Гладкое, мясистое лицо Балька удивленно вытянулось, он попытался сделать шаг назад, чтобы освободиться, но бабушка вцепилась крепко. Немец покачнулся и чуть было не потерял равновесие.

– Пожалуйста, пожалуйста, – она целовала по очереди каждую ногу немца. – Ребенок больше не потревожит. А я буду работать!.. Еще лучше! Сколько угодно, сколько надо!

Бальк резко наклонился и, ухватив Домну свободной рукой за волосы, поднял с колен. Затем оглядел ее лицо и с каким-то сожалением кивнул:

– Гаденыш обязан тебе жизнью. Пусть помнит.
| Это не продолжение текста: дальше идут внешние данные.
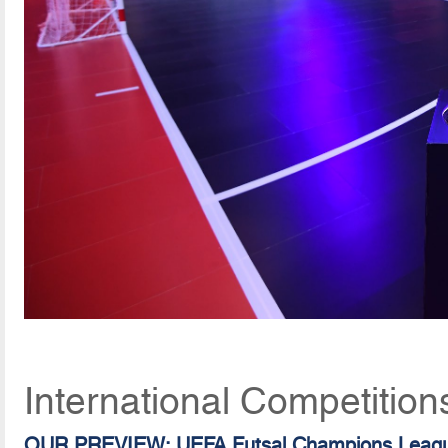
International Competition
OUR PREVIEW: UEFA Futsal Champions Leag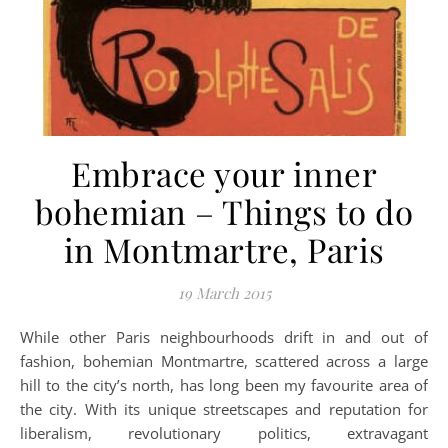
Embrace your inner
bohemian – Things to do
in Montmartre, Paris
19 March 2015
While other Paris neighbourhoods drift in and out of
fashion, bohemian Montmartre, scattered across a large
hill to the city’s north, has long been my favourite area of
the city. With its unique streetscapes and reputation for
liberalism, revolutionary politics, extravagant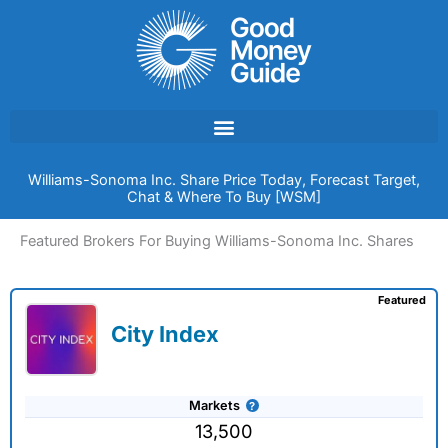
Skip
to
content
Williams-Sonoma Inc. Share Price Today, Forecast Target,
Chat & Where To Buy [WSM]
Featured Brokers For Buying Williams-Sonoma Inc. Shares
Featured
City Index
Markets
13,500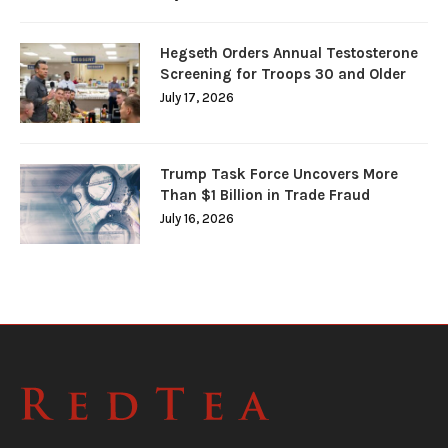
Hegseth Orders Annual Testosterone
Screening for Troops 30 and Older
July 17, 2026
Trump Task Force Uncovers More
Than $1 Billion in Trade Fraud
July 16, 2026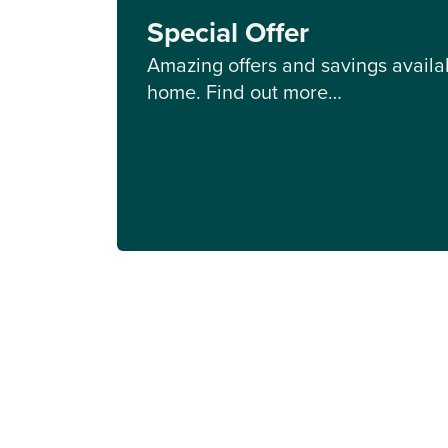
Special Offer
Amazing offers and savings availab
home. Find out more…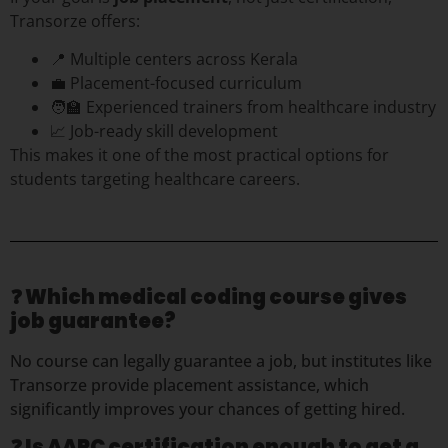
Transorze offers:
📍 Multiple centers across Kerala
💼 Placement-focused curriculum
🧑‍🏫 Experienced trainers from healthcare industry
📈 Job-ready skill development
This makes it one of the most practical options for
students targeting healthcare careers.
❓
Which medical coding course gives
job guarantee?
No course can legally guarantee a job, but institutes like
Transorze provide placement assistance, which
significantly improves your chances of getting hired.
❓ Is AAPC certification enough to get a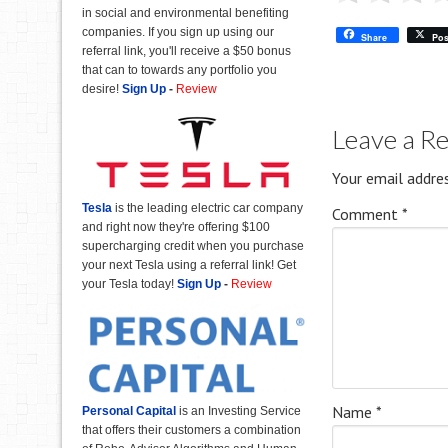
in social and environmental benefiting
companies. If you sign up using our
Share
Pos
referral link, you'll receive a $50 bonus
that can to towards any portfolio you
desire!
Sign Up
-
Review
Leave a R
Your email addres
Tesla
is the leading electric car company
Comment
*
and right now they're offering $100
supercharging credit when you purchase
your next Tesla using a referral link! Get
your Tesla today!
Sign Up
-
Review
Name
*
Personal Capital
is an Investing Service
that offers their customers a combination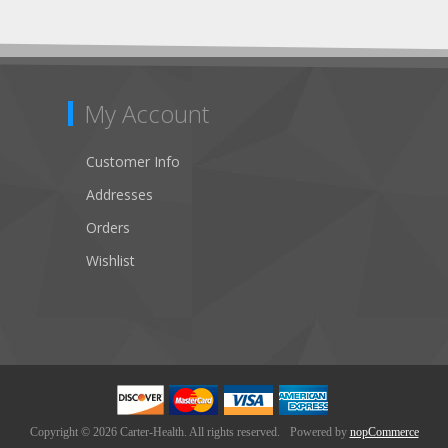
My Account
Customer Info
Addresses
Orders
Wishlist
Copyright © 2026 Carter-Health. All rights reserved.
Powered by
nopCommerce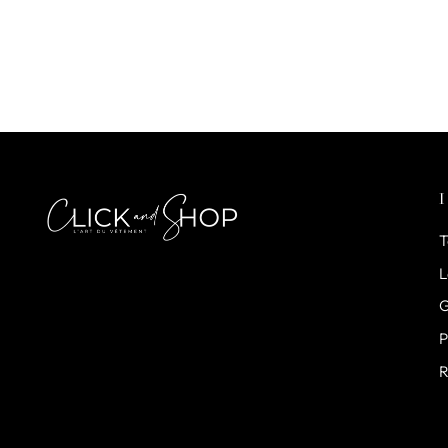
T
L
G
P
R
Валерчик запомнил. Только вовсе не то, что хотел Юрген Бальк.

После того, как ушел немец, бабушка Домна не утешила, не приласкала, а стала ругать. Она кричала, что Валерчик взял чужое. Много раз повторяла слово нельзя. И, возможно, неосознанно… что там можно осознать в два года? Но Валерчик понял для себя, что прав всегда сильный. Он запомнил это чувство беспомощности, запомнил яркое желание не слушаться Домну, а брать… брать это чужое, которое брать нельзя. Чтобы не чувствовать себя слабым, не чувствовать беспомощным. Чтобы стать сильным, самым сильным назло всем.
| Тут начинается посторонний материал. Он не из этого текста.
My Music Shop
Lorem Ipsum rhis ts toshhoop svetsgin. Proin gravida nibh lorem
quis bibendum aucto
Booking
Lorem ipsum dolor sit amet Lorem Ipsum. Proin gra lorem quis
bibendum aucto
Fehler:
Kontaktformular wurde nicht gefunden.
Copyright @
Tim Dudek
Домна не молилась. Она не умела. Однако даже невысказанное кто-то услышал. В один из дней она с детьми ушла на привоз, а вернувшись домой, ни немца, ни его охраны не обнаружила. 10 апреля 1944 года советские войска нанесли тяжелое поражение немецким и румынским армиям. Одесса была освобождена.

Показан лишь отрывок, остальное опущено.